Historically, there was little question that the scope of protection under the federal CWA was broad, and overlapped closely with the scope of protection under the state’s WQA. However, a decision by the Supreme Court of the United States – Solid Water Agency of Northern Cook County v. U.S. Army Corps of Engineers – created uncertainty and was exploited by the Bush Administration to limit the scope of the federal Clean Water Act by interpreting “waters of the United States” to exclude federal protection for so-called “nonnavigable, isolated, intrastate waters”.

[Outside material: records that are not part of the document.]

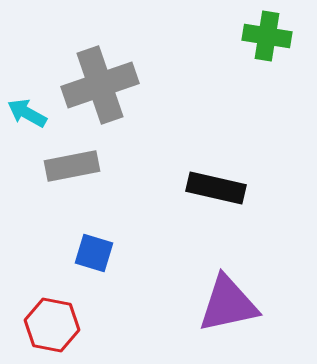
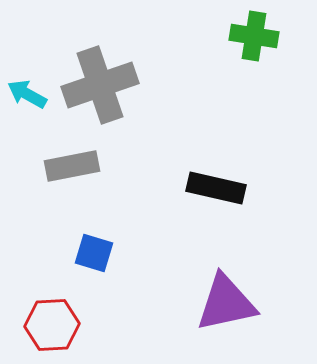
green cross: moved 13 px left
cyan arrow: moved 19 px up
purple triangle: moved 2 px left, 1 px up
red hexagon: rotated 14 degrees counterclockwise
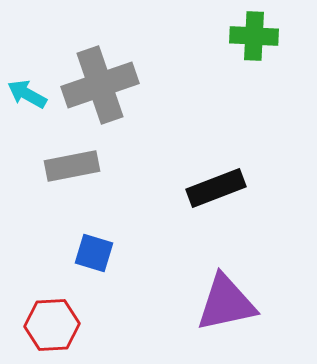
green cross: rotated 6 degrees counterclockwise
black rectangle: rotated 34 degrees counterclockwise
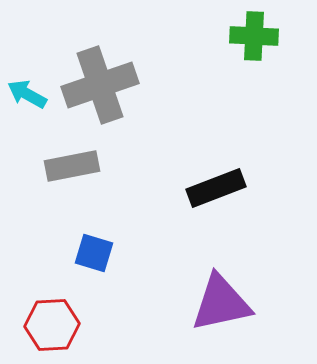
purple triangle: moved 5 px left
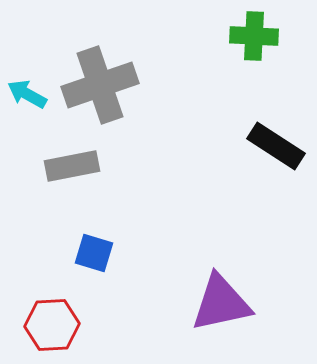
black rectangle: moved 60 px right, 42 px up; rotated 54 degrees clockwise
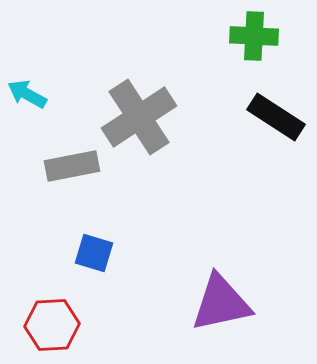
gray cross: moved 39 px right, 32 px down; rotated 14 degrees counterclockwise
black rectangle: moved 29 px up
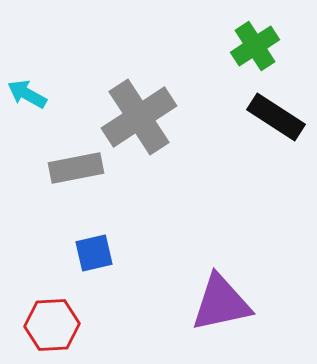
green cross: moved 1 px right, 10 px down; rotated 36 degrees counterclockwise
gray rectangle: moved 4 px right, 2 px down
blue square: rotated 30 degrees counterclockwise
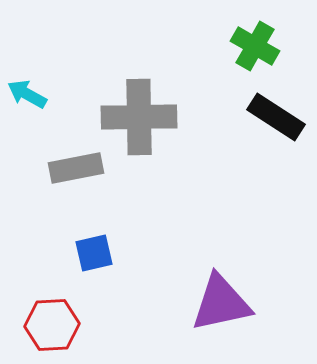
green cross: rotated 27 degrees counterclockwise
gray cross: rotated 32 degrees clockwise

In 2006, the Supreme Court of the United States, in a rare 4-1-4 decision – Rapanos v. U.S. Army Corps of Engineers – created further uncertainty – in significant part because there was not a clear majority – that endangers the otherwise long-standing protection of our nation’s waterways, by affording water quality protection to non-navigable tributaries and adjacent waters only if, according to Justice Kennedy, there is a “significant nexus” to navigable waters. This effectively creates a case-by-case approach to water quality protection that invites political interference at the federal, state, and
local level.
In New Mexico, these federal actions are being used by major polluting industries to justify the denial of protections to many of New Mexico’s waters because New Mexico’s old definition of surface waters closely followed the federal definition. This could place as much as 90% of New Mexico’s stream miles and all of its closed basins (40% of the state’s land area) and playa lakes in jeopardy.
Amigos Bravos, worked with the Water Quality Control Commission to uphold New Mexico’s authority to continue to protect all state waters, regardless of what the federal government does or does not do. In February 2005, the Commission unanimously decided that all waters of the state (with some limited exceptions) should continue to be subject to water quality standards, as they had prior to the 2001 and 2006 Supreme Court decision’s and subsequent Bush administration policy.
Now that the industry’s challenge has failed before the Court of Appeals for the State of New Mexico, there are three future possibilities. First, these industry groups could appeal to the New Mexico Supreme Court. Second, and more likely, these economically and politically powerful industry groups will attempt to rollback the victory through the state legislature – they tried this in the 2006 legislative session and were narrowly defeated. Third, the United States Congress could pass the Clean Water Authority Restoration Act, which would reaffirm the historical jurisdiction of the 1972 Clean Water Act and ensure all "waters of the United States" that have been covered by federal protections for 34 years retain federal Clean Water Act protection. This bill would ensure that even if industry is successful at tying New Mexico protections to federal protections, all New Mexico waters that have received water quality protections since 1972 would continue to do so.